### Exercise goal
Records follow. Copy every line with "City".

### Working data
- - - - - - -

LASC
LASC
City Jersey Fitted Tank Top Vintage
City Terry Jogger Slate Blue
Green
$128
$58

- - - - - - -

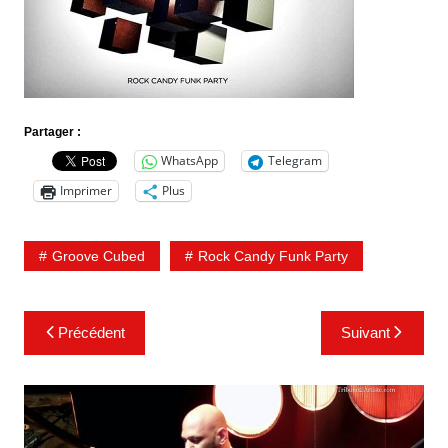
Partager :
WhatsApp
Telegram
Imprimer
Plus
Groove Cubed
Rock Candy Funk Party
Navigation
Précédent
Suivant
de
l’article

- - - - - - -

### Task response
City Jersey Fitted Tank Top Vintage
City Terry Jogger Slate Blue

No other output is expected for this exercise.